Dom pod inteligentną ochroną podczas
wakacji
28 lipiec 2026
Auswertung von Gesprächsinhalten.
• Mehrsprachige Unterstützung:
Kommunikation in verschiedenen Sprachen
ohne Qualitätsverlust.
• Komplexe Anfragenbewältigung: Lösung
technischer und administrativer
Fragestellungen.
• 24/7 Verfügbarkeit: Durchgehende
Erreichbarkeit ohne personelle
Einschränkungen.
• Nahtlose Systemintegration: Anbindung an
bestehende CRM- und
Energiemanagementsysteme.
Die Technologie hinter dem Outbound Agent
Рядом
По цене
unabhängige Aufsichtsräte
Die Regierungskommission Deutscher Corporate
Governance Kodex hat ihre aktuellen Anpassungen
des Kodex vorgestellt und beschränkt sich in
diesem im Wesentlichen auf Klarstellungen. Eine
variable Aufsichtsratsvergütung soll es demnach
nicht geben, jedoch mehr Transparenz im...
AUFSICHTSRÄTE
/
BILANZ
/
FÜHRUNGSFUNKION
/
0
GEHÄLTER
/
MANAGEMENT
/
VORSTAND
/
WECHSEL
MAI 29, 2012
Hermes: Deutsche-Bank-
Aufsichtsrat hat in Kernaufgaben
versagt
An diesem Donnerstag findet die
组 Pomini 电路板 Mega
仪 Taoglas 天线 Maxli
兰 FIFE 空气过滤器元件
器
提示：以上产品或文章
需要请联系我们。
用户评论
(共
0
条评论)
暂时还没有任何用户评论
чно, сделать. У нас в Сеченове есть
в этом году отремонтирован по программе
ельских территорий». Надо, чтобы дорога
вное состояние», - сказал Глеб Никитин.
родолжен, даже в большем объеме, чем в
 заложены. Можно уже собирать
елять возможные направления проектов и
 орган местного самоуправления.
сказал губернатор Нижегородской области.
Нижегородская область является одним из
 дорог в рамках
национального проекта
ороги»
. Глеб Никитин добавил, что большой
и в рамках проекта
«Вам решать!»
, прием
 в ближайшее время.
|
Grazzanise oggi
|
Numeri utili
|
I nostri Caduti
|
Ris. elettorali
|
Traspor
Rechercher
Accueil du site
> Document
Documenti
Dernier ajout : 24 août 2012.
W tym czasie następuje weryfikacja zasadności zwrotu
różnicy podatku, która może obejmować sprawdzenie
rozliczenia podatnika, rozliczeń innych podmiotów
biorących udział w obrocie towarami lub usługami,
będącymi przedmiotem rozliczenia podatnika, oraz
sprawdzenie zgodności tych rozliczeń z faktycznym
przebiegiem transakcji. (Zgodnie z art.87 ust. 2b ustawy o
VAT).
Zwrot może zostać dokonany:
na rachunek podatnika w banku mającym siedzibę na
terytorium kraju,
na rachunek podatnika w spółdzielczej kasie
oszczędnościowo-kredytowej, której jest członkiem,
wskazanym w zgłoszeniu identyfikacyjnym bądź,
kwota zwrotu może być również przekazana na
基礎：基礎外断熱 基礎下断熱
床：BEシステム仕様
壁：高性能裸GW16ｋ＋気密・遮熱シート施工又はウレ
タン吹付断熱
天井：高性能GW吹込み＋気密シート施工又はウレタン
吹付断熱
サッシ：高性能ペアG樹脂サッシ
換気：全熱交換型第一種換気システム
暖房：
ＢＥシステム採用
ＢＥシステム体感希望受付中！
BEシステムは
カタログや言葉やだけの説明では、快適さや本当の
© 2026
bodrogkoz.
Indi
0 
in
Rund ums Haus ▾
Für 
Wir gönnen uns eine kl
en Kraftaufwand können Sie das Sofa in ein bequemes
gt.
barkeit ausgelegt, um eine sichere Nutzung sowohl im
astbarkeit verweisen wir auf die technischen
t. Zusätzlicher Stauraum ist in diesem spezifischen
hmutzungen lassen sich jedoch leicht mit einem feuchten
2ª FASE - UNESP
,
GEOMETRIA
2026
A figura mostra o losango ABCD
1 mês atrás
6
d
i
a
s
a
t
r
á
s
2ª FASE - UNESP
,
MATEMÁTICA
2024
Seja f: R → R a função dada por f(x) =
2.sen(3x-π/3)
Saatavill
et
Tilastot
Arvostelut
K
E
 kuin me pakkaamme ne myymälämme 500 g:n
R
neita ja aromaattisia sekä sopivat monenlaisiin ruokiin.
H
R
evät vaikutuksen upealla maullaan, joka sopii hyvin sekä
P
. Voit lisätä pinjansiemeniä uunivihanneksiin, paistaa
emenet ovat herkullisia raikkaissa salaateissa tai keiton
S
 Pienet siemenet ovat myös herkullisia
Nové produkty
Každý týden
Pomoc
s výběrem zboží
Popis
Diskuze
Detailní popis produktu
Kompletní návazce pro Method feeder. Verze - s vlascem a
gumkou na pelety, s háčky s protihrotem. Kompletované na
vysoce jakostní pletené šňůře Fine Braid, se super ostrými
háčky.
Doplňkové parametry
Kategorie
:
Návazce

● Goal of the exercise:
Beginning of the records through the line with "Ris. elettorali": return that span exactly and stop there.

● Finished task:
Dom pod inteligentną ochroną podczas
wakacji
28 lipiec 2026
Auswertung von Gesprächsinhalten.
• Mehrsprachige Unterstützung:
Kommunikation in verschiedenen Sprachen
ohne Qualitätsverlust.
• Komplexe Anfragenbewältigung: Lösung
technischer und administrativer
Fragestellungen.
• 24/7 Verfügbarkeit: Durchgehende
Erreichbarkeit ohne personelle
Einschränkungen.
• Nahtlose Systemintegration: Anbindung an
bestehende CRM- und
Energiemanagementsysteme.
Die Technologie hinter dem Outbound Agent
Рядом
По цене
unabhängige Aufsichtsräte
Die Regierungskommission Deutscher Corporate
Governance Kodex hat ihre aktuellen Anpassungen
des Kodex vorgestellt und beschränkt sich in
diesem im Wesentlichen auf Klarstellungen. Eine
variable Aufsichtsratsvergütung soll es demnach
nicht geben, jedoch mehr Transparenz im...
AUFSICHTSRÄTE
/
BILANZ
/
FÜHRUNGSFUNKION
/
0
GEHÄLTER
/
MANAGEMENT
/
VORSTAND
/
WECHSEL
MAI 29, 2012
Hermes: Deutsche-Bank-
Aufsichtsrat hat in Kernaufgaben
versagt
An diesem Donnerstag findet die
组 Pomini 电路板 Mega
仪 Taoglas 天线 Maxli
兰 FIFE 空气过滤器元件
器
提示：以上产品或文章
需要请联系我们。
用户评论
(共
0
条评论)
暂时还没有任何用户评论
чно, сделать. У нас в Сеченове есть
в этом году отремонтирован по программе
ельских территорий». Надо, чтобы дорога
вное состояние», - сказал Глеб Никитин.
родолжен, даже в большем объеме, чем в
 заложены. Можно уже собирать
елять возможные направления проектов и
 орган местного самоуправления.
сказал губернатор Нижегородской области.
Нижегородская область является одним из
 дорог в рамках
национального проекта
ороги»
. Глеб Никитин добавил, что большой
и в рамках проекта
«Вам решать!»
, прием
 в ближайшее время.
|
Grazzanise oggi
|
Numeri utili
|
I nostri Caduti
|
Ris. elettorali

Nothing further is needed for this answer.